Data in this exercise:
* * * * * * *
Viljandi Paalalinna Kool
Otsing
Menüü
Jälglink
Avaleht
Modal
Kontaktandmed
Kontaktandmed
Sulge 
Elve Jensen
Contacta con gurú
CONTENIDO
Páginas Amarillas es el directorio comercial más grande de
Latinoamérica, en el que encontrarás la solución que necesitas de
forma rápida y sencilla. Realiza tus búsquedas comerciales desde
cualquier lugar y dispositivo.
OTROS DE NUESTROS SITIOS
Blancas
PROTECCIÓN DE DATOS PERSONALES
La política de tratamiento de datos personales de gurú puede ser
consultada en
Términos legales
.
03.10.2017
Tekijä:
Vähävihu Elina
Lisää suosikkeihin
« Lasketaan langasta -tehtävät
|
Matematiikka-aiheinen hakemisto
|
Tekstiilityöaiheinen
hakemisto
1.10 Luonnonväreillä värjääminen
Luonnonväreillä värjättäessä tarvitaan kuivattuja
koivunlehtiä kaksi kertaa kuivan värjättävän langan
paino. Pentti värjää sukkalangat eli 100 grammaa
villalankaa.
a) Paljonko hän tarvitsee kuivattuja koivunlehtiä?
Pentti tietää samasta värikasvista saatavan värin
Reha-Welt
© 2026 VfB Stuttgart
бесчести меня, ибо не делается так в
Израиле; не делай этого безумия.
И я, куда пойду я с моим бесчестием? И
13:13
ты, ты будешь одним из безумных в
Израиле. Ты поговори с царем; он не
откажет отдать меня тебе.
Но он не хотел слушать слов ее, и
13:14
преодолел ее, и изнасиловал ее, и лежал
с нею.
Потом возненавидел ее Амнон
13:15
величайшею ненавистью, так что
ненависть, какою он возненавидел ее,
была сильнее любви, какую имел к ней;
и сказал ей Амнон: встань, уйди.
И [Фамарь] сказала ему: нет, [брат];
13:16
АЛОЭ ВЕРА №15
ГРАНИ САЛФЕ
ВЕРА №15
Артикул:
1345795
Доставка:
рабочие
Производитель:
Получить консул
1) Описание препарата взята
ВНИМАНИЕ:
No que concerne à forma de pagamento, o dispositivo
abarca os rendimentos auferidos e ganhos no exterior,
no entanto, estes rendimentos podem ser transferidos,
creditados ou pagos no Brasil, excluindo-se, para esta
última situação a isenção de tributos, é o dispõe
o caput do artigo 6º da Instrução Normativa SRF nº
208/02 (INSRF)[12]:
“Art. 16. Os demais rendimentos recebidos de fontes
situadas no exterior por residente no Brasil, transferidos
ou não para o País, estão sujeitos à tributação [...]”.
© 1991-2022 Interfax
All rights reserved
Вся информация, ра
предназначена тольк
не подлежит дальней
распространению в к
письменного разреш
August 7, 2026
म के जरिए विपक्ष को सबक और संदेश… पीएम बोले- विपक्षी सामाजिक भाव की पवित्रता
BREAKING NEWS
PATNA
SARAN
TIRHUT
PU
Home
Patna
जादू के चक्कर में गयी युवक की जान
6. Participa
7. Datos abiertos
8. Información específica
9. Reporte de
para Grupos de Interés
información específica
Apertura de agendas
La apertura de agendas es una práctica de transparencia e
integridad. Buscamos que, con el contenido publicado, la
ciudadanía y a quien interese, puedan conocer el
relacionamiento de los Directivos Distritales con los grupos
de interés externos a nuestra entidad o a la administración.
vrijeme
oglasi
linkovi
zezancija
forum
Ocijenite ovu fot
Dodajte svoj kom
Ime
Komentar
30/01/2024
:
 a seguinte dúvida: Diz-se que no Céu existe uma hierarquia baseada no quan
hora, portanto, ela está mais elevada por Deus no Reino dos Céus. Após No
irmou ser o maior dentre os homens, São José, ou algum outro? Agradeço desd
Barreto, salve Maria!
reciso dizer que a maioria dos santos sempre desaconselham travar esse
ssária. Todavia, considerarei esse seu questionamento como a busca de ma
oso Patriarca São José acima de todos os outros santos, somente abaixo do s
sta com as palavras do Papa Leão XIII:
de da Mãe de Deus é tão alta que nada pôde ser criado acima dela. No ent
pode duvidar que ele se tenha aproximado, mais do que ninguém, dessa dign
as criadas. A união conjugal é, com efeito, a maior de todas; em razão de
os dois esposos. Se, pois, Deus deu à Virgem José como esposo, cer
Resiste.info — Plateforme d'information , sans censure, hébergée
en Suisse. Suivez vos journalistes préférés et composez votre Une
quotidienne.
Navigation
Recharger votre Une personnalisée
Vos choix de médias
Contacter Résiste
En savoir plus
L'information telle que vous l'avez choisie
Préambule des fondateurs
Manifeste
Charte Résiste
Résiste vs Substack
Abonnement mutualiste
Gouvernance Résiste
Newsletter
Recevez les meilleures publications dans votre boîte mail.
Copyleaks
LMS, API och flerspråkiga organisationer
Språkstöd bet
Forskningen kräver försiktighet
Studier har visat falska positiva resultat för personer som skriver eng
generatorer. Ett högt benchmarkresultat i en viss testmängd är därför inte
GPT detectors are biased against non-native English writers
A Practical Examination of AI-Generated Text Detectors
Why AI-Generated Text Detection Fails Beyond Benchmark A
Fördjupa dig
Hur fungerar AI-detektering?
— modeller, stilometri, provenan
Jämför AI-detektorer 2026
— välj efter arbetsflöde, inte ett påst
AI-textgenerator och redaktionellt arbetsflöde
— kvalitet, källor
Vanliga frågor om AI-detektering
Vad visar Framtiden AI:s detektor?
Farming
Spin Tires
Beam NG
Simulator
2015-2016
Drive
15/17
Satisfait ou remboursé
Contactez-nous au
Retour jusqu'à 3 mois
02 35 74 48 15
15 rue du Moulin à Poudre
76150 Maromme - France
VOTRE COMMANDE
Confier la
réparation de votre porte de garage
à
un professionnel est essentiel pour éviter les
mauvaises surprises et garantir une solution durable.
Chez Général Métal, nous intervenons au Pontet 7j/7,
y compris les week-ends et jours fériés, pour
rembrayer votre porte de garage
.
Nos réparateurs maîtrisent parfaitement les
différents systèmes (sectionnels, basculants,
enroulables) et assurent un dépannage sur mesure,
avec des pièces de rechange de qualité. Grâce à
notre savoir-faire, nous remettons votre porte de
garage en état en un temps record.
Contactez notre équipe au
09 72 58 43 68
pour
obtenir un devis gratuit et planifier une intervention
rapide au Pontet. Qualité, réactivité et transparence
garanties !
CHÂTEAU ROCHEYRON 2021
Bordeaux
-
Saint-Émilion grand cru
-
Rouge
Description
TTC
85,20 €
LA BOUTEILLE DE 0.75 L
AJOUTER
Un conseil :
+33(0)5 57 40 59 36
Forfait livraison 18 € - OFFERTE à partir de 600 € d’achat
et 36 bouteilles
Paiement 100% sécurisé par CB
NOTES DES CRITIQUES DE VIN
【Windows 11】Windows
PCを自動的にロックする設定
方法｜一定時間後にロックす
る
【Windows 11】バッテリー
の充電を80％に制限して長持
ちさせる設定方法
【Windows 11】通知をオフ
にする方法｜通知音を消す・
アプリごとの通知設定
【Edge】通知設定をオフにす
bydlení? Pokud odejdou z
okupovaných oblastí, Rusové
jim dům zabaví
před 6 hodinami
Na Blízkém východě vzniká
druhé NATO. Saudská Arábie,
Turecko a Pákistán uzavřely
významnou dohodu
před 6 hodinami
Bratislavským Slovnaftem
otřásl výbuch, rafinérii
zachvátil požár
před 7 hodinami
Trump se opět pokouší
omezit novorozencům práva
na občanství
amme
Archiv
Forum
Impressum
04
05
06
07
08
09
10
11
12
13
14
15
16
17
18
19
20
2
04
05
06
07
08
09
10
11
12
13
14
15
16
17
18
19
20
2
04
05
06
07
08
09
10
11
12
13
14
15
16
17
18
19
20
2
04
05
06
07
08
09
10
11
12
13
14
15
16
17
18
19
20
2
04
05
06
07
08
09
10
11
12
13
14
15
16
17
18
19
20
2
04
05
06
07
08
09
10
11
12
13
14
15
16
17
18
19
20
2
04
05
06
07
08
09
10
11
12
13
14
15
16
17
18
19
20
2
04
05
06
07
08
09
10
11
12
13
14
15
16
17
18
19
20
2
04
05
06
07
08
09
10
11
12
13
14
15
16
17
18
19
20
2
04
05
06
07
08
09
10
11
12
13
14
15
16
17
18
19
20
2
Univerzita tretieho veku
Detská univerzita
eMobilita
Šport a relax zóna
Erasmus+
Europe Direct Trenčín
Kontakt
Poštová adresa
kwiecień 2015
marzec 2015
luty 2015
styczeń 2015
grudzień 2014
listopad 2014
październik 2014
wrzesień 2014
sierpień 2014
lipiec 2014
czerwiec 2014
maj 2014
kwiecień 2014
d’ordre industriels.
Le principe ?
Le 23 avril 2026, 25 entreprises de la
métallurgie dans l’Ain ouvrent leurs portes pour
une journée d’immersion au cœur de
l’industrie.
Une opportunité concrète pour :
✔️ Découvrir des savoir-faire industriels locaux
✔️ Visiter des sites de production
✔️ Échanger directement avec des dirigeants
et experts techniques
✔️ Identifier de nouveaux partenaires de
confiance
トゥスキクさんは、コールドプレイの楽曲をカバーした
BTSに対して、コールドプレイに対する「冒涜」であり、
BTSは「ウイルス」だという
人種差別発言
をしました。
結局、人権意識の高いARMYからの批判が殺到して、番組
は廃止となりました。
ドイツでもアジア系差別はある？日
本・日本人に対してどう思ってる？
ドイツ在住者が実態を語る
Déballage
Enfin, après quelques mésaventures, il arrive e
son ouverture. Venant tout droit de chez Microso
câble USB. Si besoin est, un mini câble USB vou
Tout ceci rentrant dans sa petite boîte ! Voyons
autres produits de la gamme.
* * * * * * *
Task item: Reproduce the listing from the "sites de production" line onward, verbatim.

Answer below:
✔️ Visiter des sites de production
✔️ Échanger directement avec des dirigeants
et experts techniques
✔️ Identifier de nouveaux partenaires de
confiance
トゥスキクさんは、コールドプレイの楽曲をカバーした
BTSに対して、コールドプレイに対する「冒涜」であり、
BTSは「ウイルス」だという
人種差別発言
をしました。
結局、人権意識の高いARMYからの批判が殺到して、番組
は廃止となりました。
ドイツでもアジア系差別はある？日
本・日本人に対してどう思ってる？
ドイツ在住者が実態を語る
Déballage
Enfin, après quelques mésaventures, il arrive e
son ouverture. Venant tout droit de chez Microso
câble USB. Si besoin est, un mini câble USB vou
Tout ceci rentrant dans sa petite boîte ! Voyons
autres produits de la gamme.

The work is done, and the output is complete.